A movie of the setup can be dowloaded here. It shows how a properly chosen time delay τD can reveal in a 2D space (xt xt-τD) the deterministic structure of the chaotic trajectory evolving in an infinite dimensional phase space of a delay dynamical system. The horizontally rotating points in the movie are suddenly revealing the nonlinear transformation connecting two 'time delay'-shifted color fluctuations x(t), for the correct value of the time shift. These points are directly picked from an experimental time trace, where we have selected the values x(t) at which the time derivative vanishes, (dx)/(dt)=0. The video also shows the live chaotic motion through the observation of the diffracted zero order at the AOTF output: this optical output corresponds to the SC light beam input of the AOTF, minus the selected color. A dark line is thus chaotically moving within a rainbow.

This broad audience dissemination action also led to a publication in Physical Review A, where interesting nonlinear delay dynamics issues have been reported in details.

Aknowledgements for the design of this setup are going to many contributors: Pierre Roux (IUT level internship, mechanical design) and Emmanuel Dordor (mechanical design), Joseph Nunes (electronic PCB), Ludovic Gauthier-Manuel (thickness reduction and polishing of the birefringent quarz slab), Anaïs Boisson and Etienne Genier (Bachelor degree internship in 2015), Quentin Ansel (Bachelor degree internship in 2013), Luca Furfaro, Remo Giust, Jean-Marc Merolla, Lucas Illing, Maxime Jacquot, Yanne Chembo, John Dudley (for helpful discussions), Roger Bourquin (for providing the X-cut quarz slab), Benjamin Beausire Félicien Berthet, Jennifer Nguyen, Jean-Christophe Savoie, Pierre Roblot, Laurent Tournier, Vincent Armbruster (for their contributions during an internship I proposed for the design of a prototype within the Superior Technical School in Photonics Victor Bérard in Morez, Jura).


Footnote:

Because of the dramatic events occured on the 13th of November 2015, two meanings of the word Chaos are sadly, unintentionally, temporally and linguistically colliding. It appeared thus necessary to make a small comment about such a sad and unintended coincidence. The Chaos I am used to deal with scientifically is of course at huge parsec distance from what is sometimes said by journalists about the social and moral earthquakes generated by e.g. the barbarism of terrorists. There is a need here to underline, from a moral, social, and civilization viewpoint, how antagonist Science is from extremism: This is the main aim of this footnote.

Science is by practice and construction, open minded and attracted by the potential to meet, understand and learn the unknown: This only can lead to the goal of an improved society, with less pain, more life, more happiness, through the technological implementation of scientific discoveries and novel knowledge.

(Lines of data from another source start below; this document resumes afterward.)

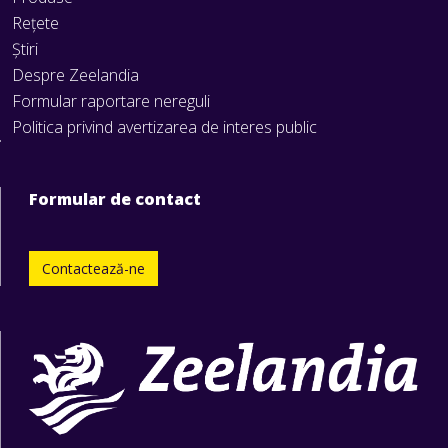
Rețete
Știri
Despre Zeelandia
Formular raportare nereguli
Politica privind avertizarea de interes public
Formular de contact
Contactează-ne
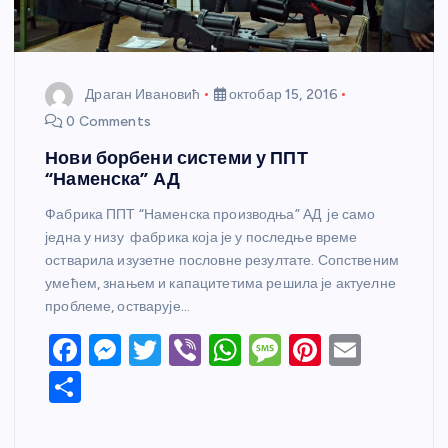
Драган Ивановић
октобар 15, 2016
0 Comments
Нови борбени системи у ППТ
“Наменска” АД
Фабрика ППТ “Наменска производња” АД је само
једна у низу фабрика која је у последње време
остварила изузетне пословне резултате. Сопственим
умећем, знањем и капацитетима решила је актуелне
проблеме, остварује…
F
M
T
Vi
W
M
Pi
E
a
e
w
b
h
e
nt
m
S
c
ss
itt
er
at
ss
er
ail
h
e
e
er
s
a
e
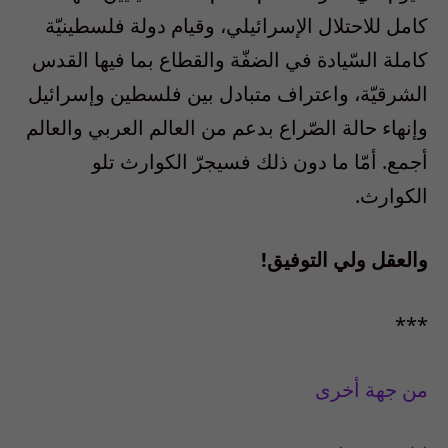
كامل للاحتلال الإسرائيلي، وقيام دولة فلسطينيّة
كاملة السّيادة في الضفّة والقطاع بما فيها القدس
الشرقيّة، واعتراف متبادل بين فلسطين وإسرائيل
وإنهاء حالة الصّراع بدعم من العالم العربي والعالم
أجمع. أمّا ما دون ذلك فسيجرّ الكوارث تلو
الكوارث.
والعقل ولي التوفيق!
***
من جهة أخرى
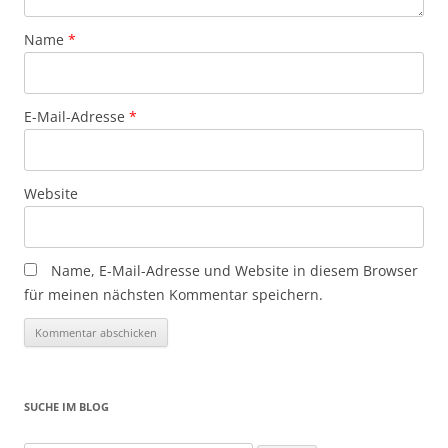
Name
*
E-Mail-Adresse
*
Website
Name, E-Mail-Adresse und Website in diesem Browser
für meinen nächsten Kommentar speichern.
SUCHE IM BLOG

On the total contrary, terrorism, fanaticism, and extremism is based on confinement, absolute refusal to learn anything different from a forced, blind, and imposed way of thinking, and it is always leading to death and destruction, but never to any Human or social progress.

Chaos needs to be commented here as well, to emphasize on the actual signification probably thought on one side by Cézanne from a painting artist perspective, and also on the other side from a scientific perspective, by the mathematicians Li and Yorke. The latter researchers indeed proposed "Chaos" as a word  referring to complex motions exhibited by nonlinear dynamical systems, such as the ones first explored by Poincaré in the late XIXth century (three body problems), and re-discovered numerically by Edward Lorenz in the 1960s (simplified model for the dynamics of the atmosphere). Chaos in Science refers to richness, diversity, complexity, and harmonious coexistence of different kinds of behavior,... thus these notions are completely orthogonal to any disaster caused by extremisms.